Exercise prompt:
Exact retyping of the data: please keep every word and drop each picture.

(The input begins)

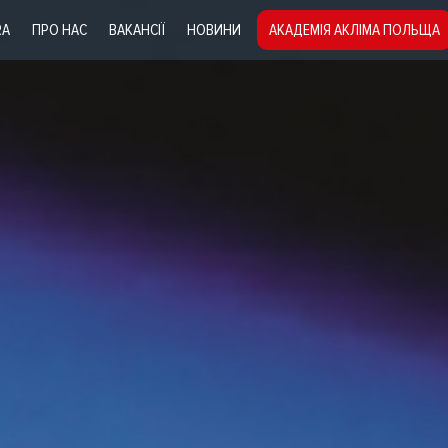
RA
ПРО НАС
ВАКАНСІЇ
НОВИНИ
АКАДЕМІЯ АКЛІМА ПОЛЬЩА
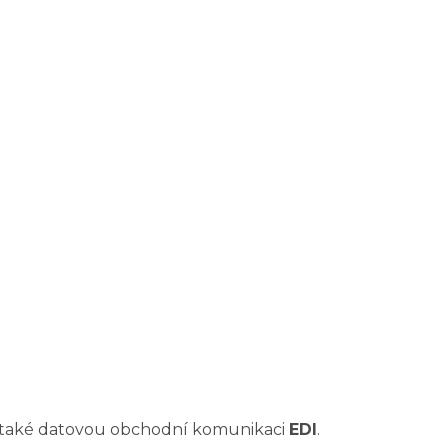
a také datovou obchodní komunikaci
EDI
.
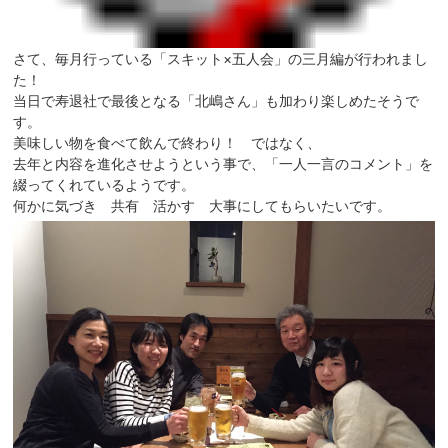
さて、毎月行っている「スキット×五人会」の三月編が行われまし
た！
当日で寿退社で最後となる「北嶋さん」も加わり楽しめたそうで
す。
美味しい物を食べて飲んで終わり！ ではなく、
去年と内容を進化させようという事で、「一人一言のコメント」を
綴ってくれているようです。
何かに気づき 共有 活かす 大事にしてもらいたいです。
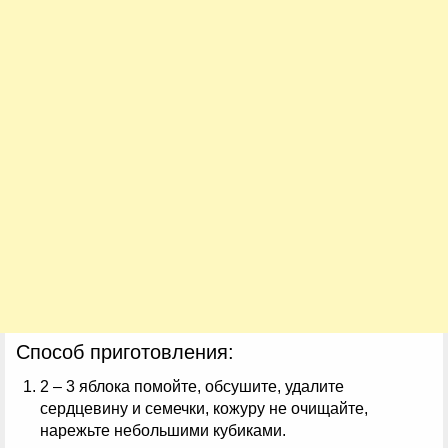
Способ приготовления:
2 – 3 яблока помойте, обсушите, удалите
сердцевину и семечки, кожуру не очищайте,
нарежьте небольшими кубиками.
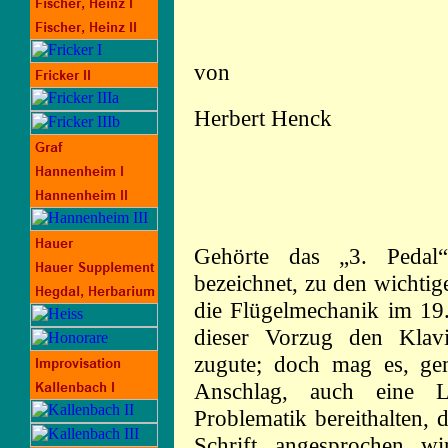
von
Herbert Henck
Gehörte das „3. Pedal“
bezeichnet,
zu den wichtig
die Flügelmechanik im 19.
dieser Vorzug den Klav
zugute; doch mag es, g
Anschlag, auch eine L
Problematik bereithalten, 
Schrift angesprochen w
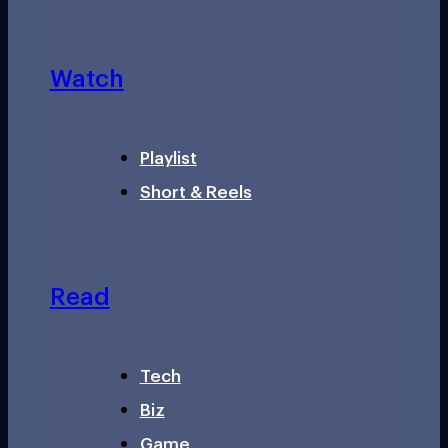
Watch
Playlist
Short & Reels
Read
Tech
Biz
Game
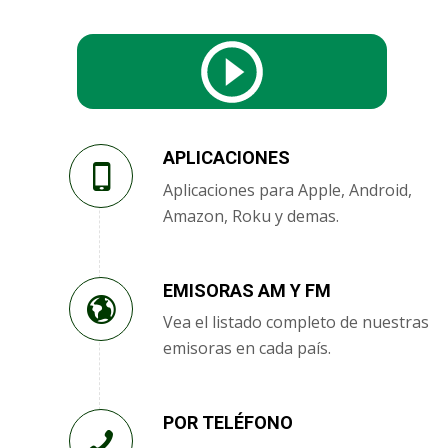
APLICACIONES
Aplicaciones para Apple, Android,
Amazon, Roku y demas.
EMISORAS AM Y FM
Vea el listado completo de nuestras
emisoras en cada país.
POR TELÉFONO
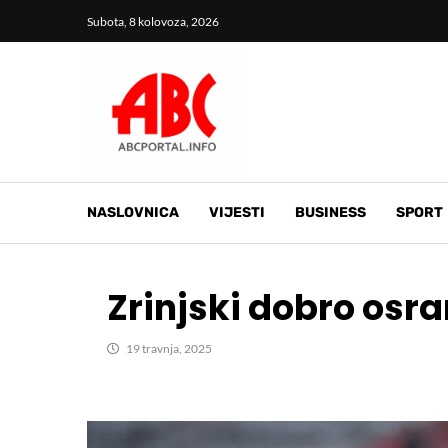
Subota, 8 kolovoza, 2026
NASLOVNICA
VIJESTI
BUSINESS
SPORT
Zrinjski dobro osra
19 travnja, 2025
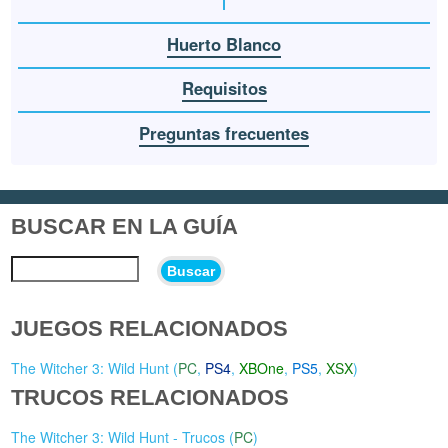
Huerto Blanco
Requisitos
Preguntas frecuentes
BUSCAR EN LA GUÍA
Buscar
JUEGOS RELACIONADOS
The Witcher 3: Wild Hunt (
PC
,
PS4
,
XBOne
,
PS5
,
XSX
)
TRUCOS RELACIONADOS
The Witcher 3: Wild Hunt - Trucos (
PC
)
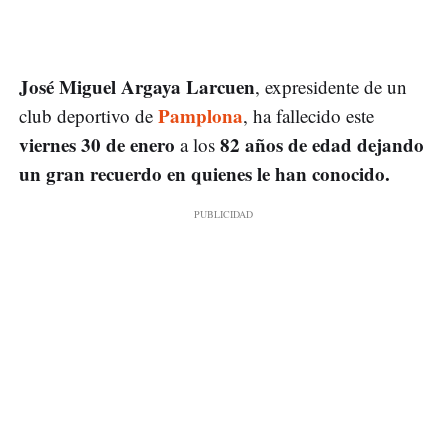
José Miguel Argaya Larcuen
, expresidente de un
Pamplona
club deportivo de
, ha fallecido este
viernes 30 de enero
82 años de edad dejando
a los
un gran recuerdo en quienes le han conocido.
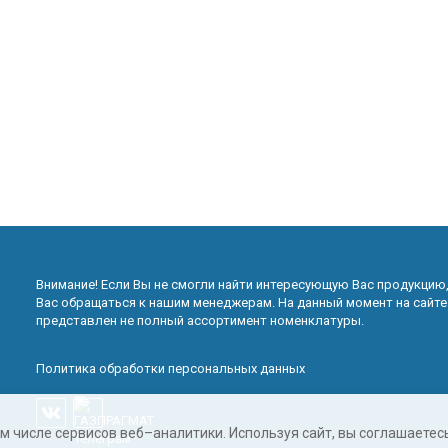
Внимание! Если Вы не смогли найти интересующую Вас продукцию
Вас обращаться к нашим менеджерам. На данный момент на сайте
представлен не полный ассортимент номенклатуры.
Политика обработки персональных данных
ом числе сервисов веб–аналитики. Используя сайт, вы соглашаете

(The input ends)

Exercise result:
RA
ПРО НАС
ВАКАНСІЇ
НОВИНИ
АКАДЕМІЯ АКЛІМА ПОЛЬЩА
a také datovou obchodní komunikaci
EDI
.
さて、毎月行っている「スキット×五人会」の三月編が行われまし
た！
当日で寿退社で最後となる「北嶋さん」も加わり楽しめたそうで
す。
美味しい物を食べて飲んで終わり！ ではなく、
去年と内容を進化させようという事で、「一人一言のコメント」を
綴ってくれているようです。
何かに気づき 共有 活かす 大事にしてもらいたいです。
Способ приготовления:
2 – 3 яблока помойте, обсушите, удалите
сердцевину и семечки, кожуру не очищайте,
нарежьте небольшими кубиками.
von
Herbert Henck
Gehörte das „3. Pedal“
bezeichnet,
zu den wichtig
die Flügelmechanik im 19.
dieser Vorzug den Klav
zugute; doch mag es, g
Anschlag, auch eine L
Problematik bereithalten, 
Schrift angesprochen w
Watch
Playlist
Short & Reels
Read
Tech
Biz
Game
APLICACIONES
Aplicaciones para Apple, Android,
Amazon, Roku y demas.
EMISORAS AM Y FM
Vea el listado completo de nuestras
emisoras en cada país.
POR TELÉFONO
Subota, 8 kolovoza, 2026
NASLOVNICA
VIJESTI
BUSINESS
SPORT
Zrinjski dobro osra
19 travnja, 2025
Huerto Blanco
Requisitos
Preguntas frecuentes
BUSCAR EN LA GUÍA
Buscar
JUEGOS RELACIONADOS
The Witcher 3: Wild Hunt (
PC
,
PS4
,
XBOne
,
PS5
,
XSX
)
TRUCOS RELACIONADOS
The Witcher 3: Wild Hunt - Trucos (
PC
)
José Miguel Argaya Larcuen
, expresidente de un
Pamplona
club deportivo de
, ha fallecido este
viernes 30 de enero
82 años de edad dejando
a los
un gran recuerdo en quienes le han conocido.
Внимание! Если Вы не смогли найти интересующую Вас продукцию
Вас обращаться к нашим менеджерам. На данный момент на сайте
представлен не полный ассортимент номенклатуры.
Политика обработки персональных данных
ом числе сервисов веб–аналитики. Используя сайт, вы соглашаете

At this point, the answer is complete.